Transcribed page contents
########################################
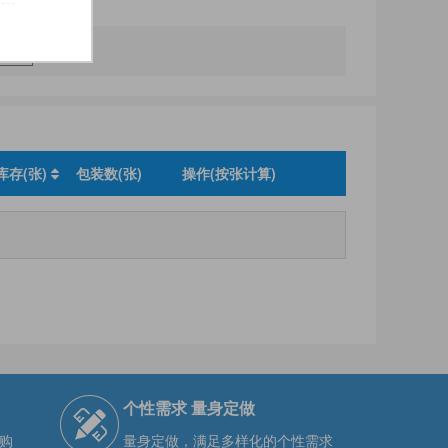
库存(张)
包装数(张)
操作(按张计算)
个性需求 量身定做
购
量身定做，满足多样化的个性需求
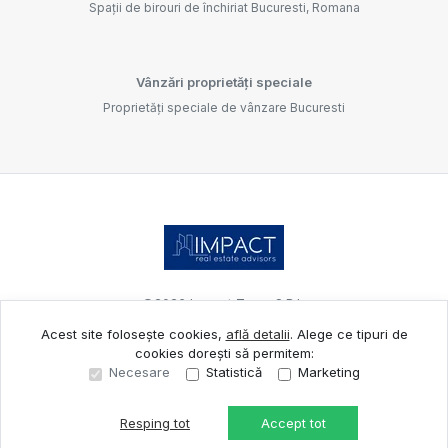
Spații de birouri de închiriat Bucuresti, Romana
Vânzări proprietăți speciale
Proprietăți speciale de vânzare Bucuresti
©
2026
Impact Team S.R.L.
Acest site folosește cookies,
află detalii
.
Alege ce tipuri de
cookies dorești să permitem:
Site creat în
Necesare
Statistică
Marketing
Resping tot
Accept tot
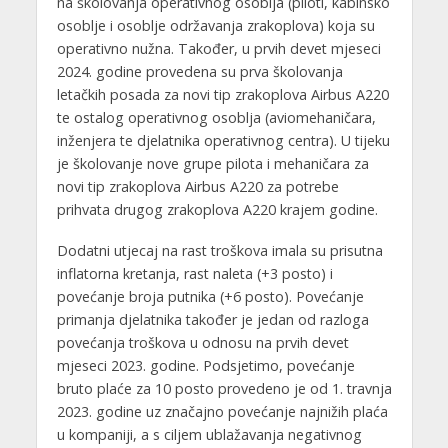
na školovanja operativnog osoblja (piloti, kabinsko
osoblje i osoblje održavanja zrakoplova) koja su
operativno nužna. Također, u prvih devet mjeseci
2024. godine provedena su prva školovanja
letačkih posada za novi tip zrakoplova Airbus A220
te ostalog operativnog osoblja (aviomehaničara,
inženjera te djelatnika operativnog centra). U tijeku
je školovanje nove grupe pilota i mehaničara za
novi tip zrakoplova Airbus A220 za potrebe
prihvata drugog zrakoplova A220 krajem godine.
Dodatni utjecaj na rast troškova imala su prisutna
inflatorna kretanja, rast naleta (+3 posto) i
povećanje broja putnika (+6 posto). Povećanje
primanja djelatnika također je jedan od razloga
povećanja troškova u odnosu na prvih devet
mjeseci 2023. godine. Podsjetimo, povećanje
bruto plaće za 10 posto provedeno je od 1. travnja
2023. godine uz značajno povećanje najnižih plaća
u kompaniji, a s ciljem ublažavanja negativnog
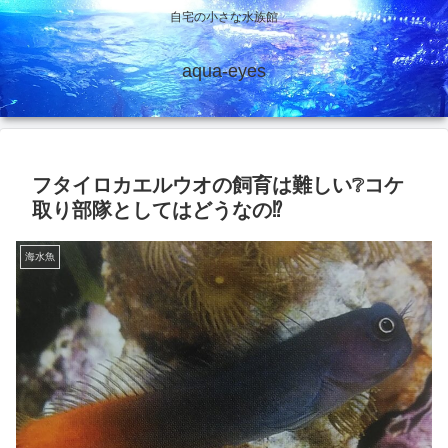
自宅の小さな水族館
aqua-eyes
フタイロカエルウオの飼育は難しい❔コケ
取り部隊としてはどうなの⁉️
海水魚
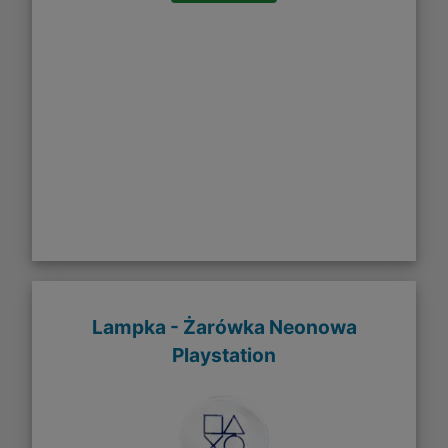
Lampka - Żarówka Neonowa
Playstation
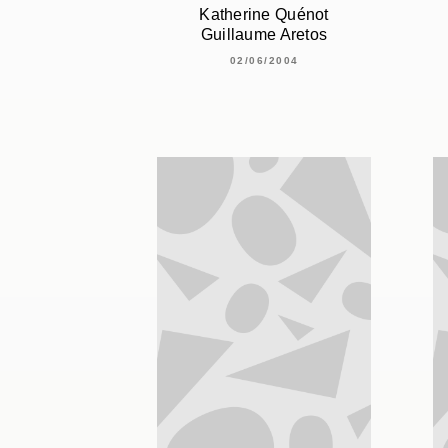
Katherine Quénot
Guillaume Aretos
02/06/2004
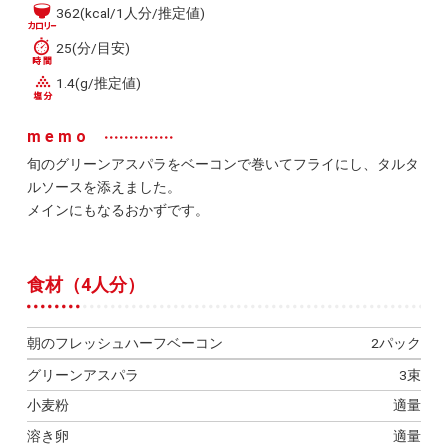
362(kcal/1人分/推定値)
25(分/目安)
1.4(g/推定値)
memo
旬のグリーンアスパラをベーコンで巻いてフライにし、タルタ
ルソースを添えました。
メインにもなるおかずです。
食材（4人分）
朝のフレッシュハーフベーコン
2パック
グリーンアスパラ
3束
小麦粉
適量
溶き卵
適量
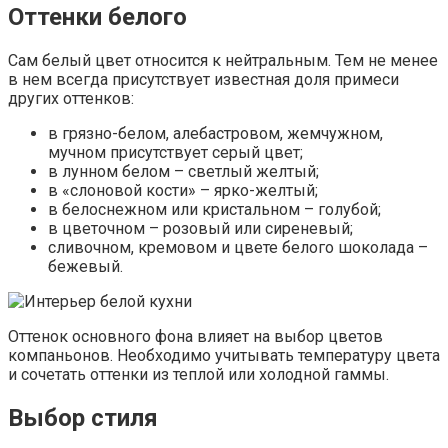
Оттенки белого
Сам белый цвет относится к нейтральным. Тем не менее
в нем всегда присутствует известная доля примеси
других оттенков:
в грязно-белом, алебастровом, жемчужном,
мучном присутствует серый цвет;
в лунном белом – светлый желтый;
в «слоновой кости» – ярко-желтый;
в белоснежном или кристальном – голубой;
в цветочном – розовый или сиреневый;
сливочном, кремовом и цвете белого шоколада –
бежевый.
Оттенок основного фона влияет на выбор цветов
компаньонов. Необходимо учитывать температуру цвета
и сочетать оттенки из теплой или холодной гаммы.
Выбор стиля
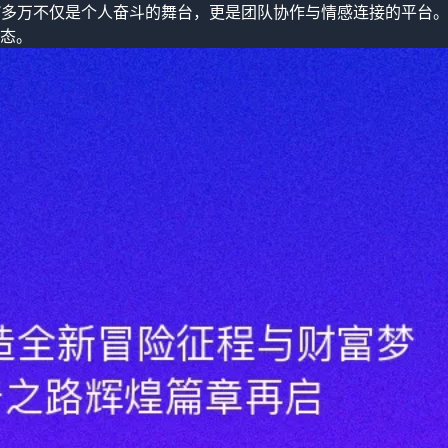
F多万不仅是个人奋斗的舞台，更是团队协作与情感连接的平台
态。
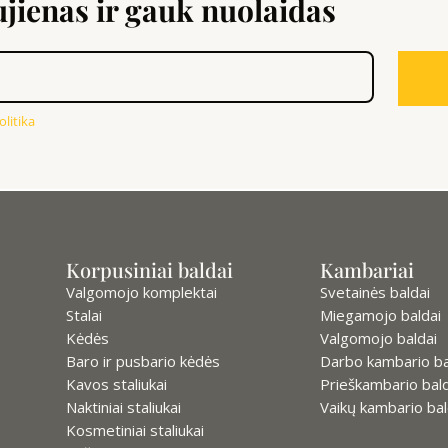
ienas ir gauk nuolaidas
litika
Korpusiniai baldai
Kambariai
Valgomojo komplektai
Svetainės baldai
Stalai
Miegamojo baldai
Kėdės
Valgomojo baldai
Baro ir pusbario kėdės
Darbo kambario ba
Kavos staliukai
Prieškambario bald
Naktiniai staliukai
Vaikų kambario bal
Kosmetiniai staliukai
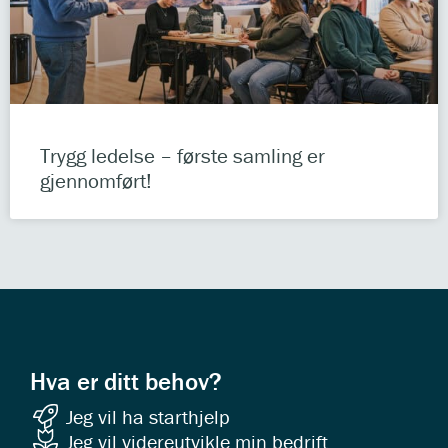
Trygg ledelse – første samling er
gjennomført!
Hva er ditt behov?
Jeg vil ha starthjelp
Jeg vil videreutvikle min bedrift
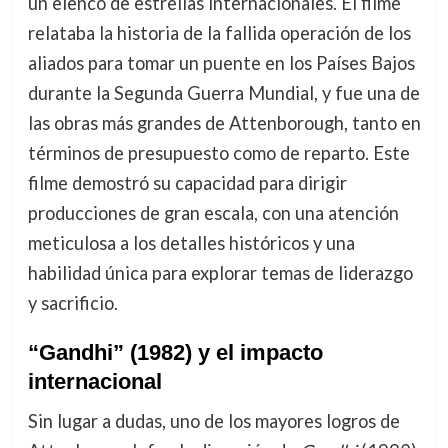
un elenco de estrellas internacionales. El filme
relataba la historia de la fallida operación de los
aliados para tomar un puente en los Países Bajos
durante la Segunda Guerra Mundial, y fue una de
las obras más grandes de Attenborough, tanto en
términos de presupuesto como de reparto. Este
filme demostró su capacidad para dirigir
producciones de gran escala, con una atención
meticulosa a los detalles históricos y una
habilidad única para explorar temas de liderazgo
y sacrificio.
“Gandhi” (1982) y el impacto
internacional
Sin lugar a dudas, uno de los mayores logros de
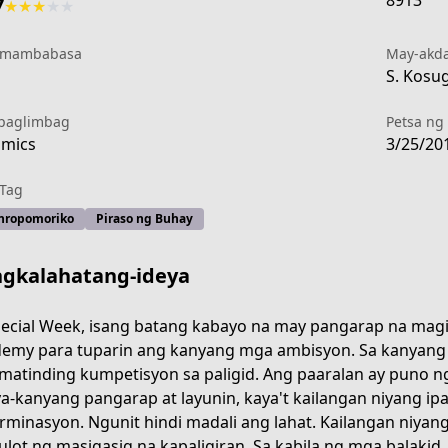
8913
7
★
★
★
★
★
 mambabasa
May-akd
1
S. Kosug
paglimbag
Petsa ng 
mics
3/25/20
Tag
hropomoriko
Piraso ng Buhay
gkalahatang-ideya
pecial Week, isang batang kabayo na may pangarap na maging
emy para tuparin ang kanyang mga ambisyon. Sa kanyang
matinding kumpetisyon sa paligid. Ang paaralan ay puno 
a-kanyang pangarap at layunin, kaya't kailangan niyang ipa
rminasyon. Ngunit hindi madali ang lahat. Kailangan niy
ulot ng masigasig na kapaligiran. Sa kabila ng mga balakid,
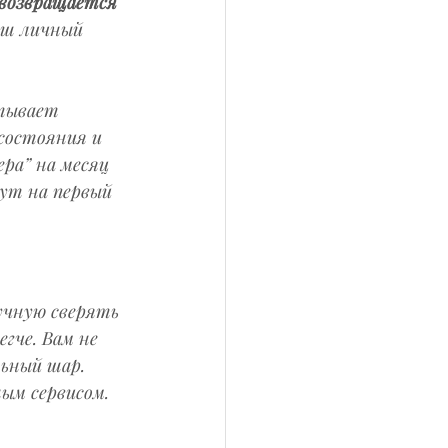
возвращается 
аш личный 
атывает 
состояния и 
ра” на месяц 
ут на первый 
учную сверять 
гче. Вам не 
ьный шар. 
ым сервисом.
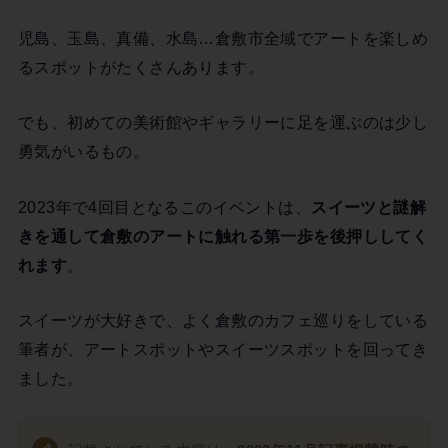
児島、玉島、真備、水島…倉敷市全域でアートを楽しめ
るスポットがたくさんあります。
でも、初めての美術館やギャラリーに足を運ぶのは少し
勇気がいるもの。
2023年で4回目となるこのイベントは、
スイーツと謎解
きを通して倉敷のアートに触れる第一歩を後押ししてく
れます
。
スイーツが大好きで、よく倉敷のカフェ巡りをしている
筆者が、アートスポットやスイーツスポットを回ってき
ました。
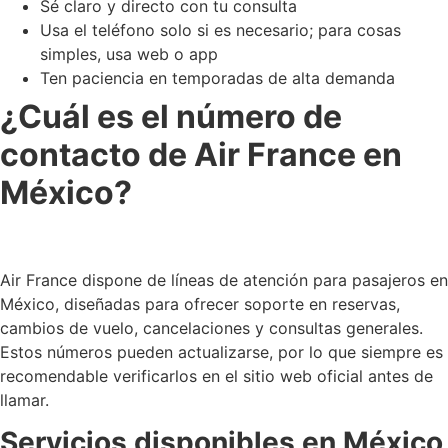
Sé claro y directo con tu consulta
Usa el teléfono solo si es necesario; para cosas
simples, usa web o app
Ten paciencia en temporadas de alta demanda
¿Cuál es el número de
contacto de Air France en
México?
Air France dispone de líneas de atención para pasajeros en
México, diseñadas para ofrecer soporte en reservas,
cambios de vuelo, cancelaciones y consultas generales.
Estos números pueden actualizarse, por lo que siempre es
recomendable verificarlos en el sitio web oficial antes de
llamar.
Servicios disponibles en México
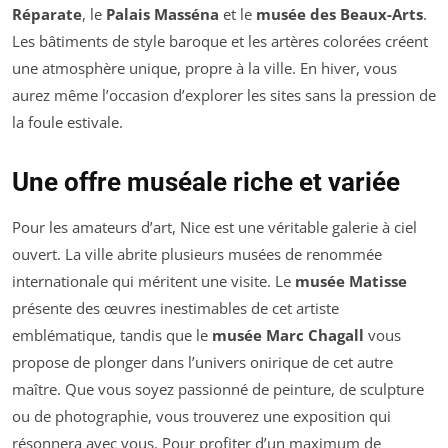
Réparate
, le
Palais Masséna
et le
musée des Beaux-Arts
.
Les bâtiments de style baroque et les artères colorées créent
une atmosphère unique, propre à la ville. En hiver, vous
aurez même l’occasion d’explorer les sites sans la pression de
la foule estivale.
Une offre muséale riche et variée
Pour les amateurs d’art, Nice est une véritable galerie à ciel
ouvert. La ville abrite plusieurs musées de renommée
internationale qui méritent une visite. Le
musée Matisse
présente des œuvres inestimables de cet artiste
emblématique, tandis que le
musée Marc Chagall
vous
propose de plonger dans l’univers onirique de cet autre
maître. Que vous soyez passionné de peinture, de sculpture
ou de photographie, vous trouverez une exposition qui
résonnera avec vous. Pour profiter d’un maximum de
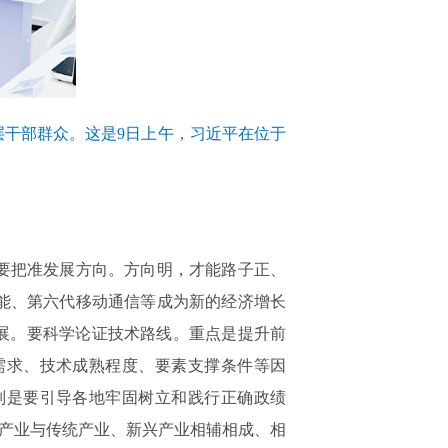
基层干部群众。这是9日上午，习近平在位于
要把准发展方向。方向明，才能路子正、
能、第六代移动通信等成为新的经济增长
展。要科学论证技术路线。重点是提升前
需求、技术成熟程度、要素支撑条件等因
别是要引导各地牢固树立和践行正确政绩
来产业与传统产业、新兴产业相辅相成、相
########################################
• Problem statement
Would you return all the data exactly as given, minus the pictures?

• Written answer
库存(张)
包装数(张)
操作(按张计算)
个性需求 量身定做
购
量身定做，满足多样化的个性需求
Spații de birouri de închiriat Bucuresti, Romana
Vânzări proprietăți speciale
Proprietăți speciale de vânzare Bucuresti
©
2026
Impact Team S.R.L.
Acest site folosește cookies,
află detalii
.
Alege ce tipuri de
cookies dorești să permitem:
Site creat în
Necesare
Statistică
Marketing
Resping tot
Accept tot
na školovanja operativnog osoblja (piloti, kabinsko
osoblje i osoblje održavanja zrakoplova) koja su
operativno nužna. Također, u prvih devet mjeseci
2024. godine provedena su prva školovanja
letačkih posada za novi tip zrakoplova Airbus A220
te ostalog operativnog osoblja (aviomehaničara,
inženjera te djelatnika operativnog centra). U tijeku
je školovanje nove grupe pilota i mehaničara za
novi tip zrakoplova Airbus A220 za potrebe
prihvata drugog zrakoplova A220 krajem godine.
Dodatni utjecaj na rast troškova imala su prisutna
inflatorna kretanja, rast naleta (+3 posto) i
povećanje broja putnika (+6 posto). Povećanje
primanja djelatnika također je jedan od razloga
povećanja troškova u odnosu na prvih devet
mjeseci 2023. godine. Podsjetimo, povećanje
bruto plaće za 10 posto provedeno je od 1. travnja
2023. godine uz značajno povećanje najnižih plaća
u kompaniji, a s ciljem ublažavanja negativnog
自宅の小さな水族館
aqua-eyes
フタイロカエルウオの飼育は難しい❔コケ
取り部隊としてはどうなの⁉️
海水魚
Lampka - Żarówka Neonowa
Playstation
Katherine Quénot
Guillaume Aretos
02/06/2004
362(kcal/1人分/推定値)
25(分/目安)
1.4(g/推定値)
memo
旬のグリーンアスパラをベーコンで巻いてフライにし、タルタ
ルソースを添えました。
メインにもなるおかずです。
食材（4人分）
朝のフレッシュハーフベーコン
2パック
グリーンアスパラ
3束
小麦粉
適量
溶き卵
適量
Оттенки белого
Сам белый цвет относится к нейтральным. Тем не менее
в нем всегда присутствует известная доля примеси
других оттенков:
в грязно-белом, алебастровом, жемчужном,
мучном присутствует серый цвет;
в лунном белом – светлый желтый;
в «слоновой кости» – ярко-желтый;
в белоснежном или кристальном – голубой;
в цветочном – розовый или сиреневый;
сливочном, кремовом и цвете белого шоколада –
бежевый.
Оттенок основного фона влияет на выбор цветов
компаньонов. Необходимо учитывать температуру цвета
и сочетать оттенки из теплой или холодной гаммы.
Выбор стиля
F多万不仅是个人奋斗的舞台，更是团队协作与情感连接的平台
态。
ienas ir gauk nuolaidas
litika
Korpusiniai baldai
Kambariai
Valgomojo komplektai
Svetainės baldai
Stalai
Miegamojo baldai
Kėdės
Valgomojo baldai
Baro ir pusbario kėdės
Darbo kambario ba
Kavos staliukai
Prieškambario bald
Naktiniai staliukai
Vaikų kambario bal
Kosmetiniai staliukai
Trygg ledelse – første samling er
gjennomført!
Hva er ditt behov?
Jeg vil ha starthjelp
Jeg vil videreutvikle min bedrift
un elenco de estrellas internacionales. El filme
relataba la historia de la fallida operación de los
aliados para tomar un puente en los Países Bajos
durante la Segunda Guerra Mundial, y fue una de
las obras más grandes de Attenborough, tanto en
términos de presupuesto como de reparto. Este
filme demostró su capacidad para dirigir
producciones de gran escala, con una atención
meticulosa a los detalles históricos y una
habilidad única para explorar temas de liderazgo
y sacrificio.
“Gandhi” (1982) y el impacto
internacional
Sin lugar a dudas, uno de los mayores logros de
8913
7
★
★
★
★
★
 mambabasa
May-akd
1
S. Kosug
paglimbag
Petsa ng 
mics
3/25/20
Tag
hropomoriko
Piraso ng Buhay
gkalahatang-ideya
pecial Week, isang batang kabayo na may pangarap na maging
emy para tuparin ang kanyang mga ambisyon. Sa kanyang
matinding kumpetisyon sa paligid. Ang paaralan ay puno 
a-kanyang pangarap at layunin, kaya't kailangan niyang ipa
rminasyon. Ngunit hindi madali ang lahat. Kailangan niy
ulot ng masigasig na kapaligiran. Sa kabila ng mga balakid,
возвращается 
аш личный 
атывает 
состояния и 
ра” на месяц 
ут на первый 
учную сверять 
гче. Вам не 
ьный шар. 
ым сервисом.
児島、玉島、真備、水島…倉敷市全域でアートを楽しめ
るスポットがたくさんあります。
でも、初めての美術館やギャラリーに足を運ぶのは少し
勇気がいるもの。
2023年で4回目となるこのイベントは、
スイーツと謎解
きを通して倉敷のアートに触れる第一歩を後押ししてく
れます
。
スイーツが大好きで、よく倉敷のカフェ巡りをしている
筆者が、アートスポットやスイーツスポットを回ってき
ました。
Sé claro y directo con tu consulta
Usa el teléfono solo si es necesario; para cosas
simples, usa web o app
Ten paciencia en temporadas de alta demanda
¿Cuál es el número de
contacto de Air France en
México?
Air France dispone de líneas de atención para pasajeros en
México, diseñadas para ofrecer soporte en reservas,
cambios de vuelo, cancelaciones y consultas generales.
Estos números pueden actualizarse, por lo que siempre es
recomendable verificarlos en el sitio web oficial antes de
llamar.
Servicios disponibles en México
Réparate
, le
Palais Masséna
et le
musée des Beaux-Arts
.
Les bâtiments de style baroque et les artères colorées créent
une atmosphère unique, propre à la ville. En hiver, vous
aurez même l’occasion d’explorer les sites sans la pression de
la foule estivale.
Une offre muséale riche et variée
Pour les amateurs d’art, Nice est une véritable galerie à ciel
ouvert. La ville abrite plusieurs musées de renommée
internationale qui méritent une visite. Le
musée Matisse
présente des œuvres inestimables de cet artiste
emblématique, tandis que le
musée Marc Chagall
vous
propose de plonger dans l’univers onirique de cet autre
maître. Que vous soyez passionné de peinture, de sculpture
ou de photographie, vous trouverez une exposition qui
résonnera avec vous. Pour profiter d’un maximum de
基层干部群众。这是9日上午，习近平在位于
要把准发展方向。方向明，才能路子正、
能、第六代移动通信等成为新的经济增长
展。要科学论证技术路线。重点是提升前
需求、技术成熟程度、要素支撑条件等因
别是要引导各地牢固树立和践行正确政绩
来产业与传统产业、新兴产业相辅相成、相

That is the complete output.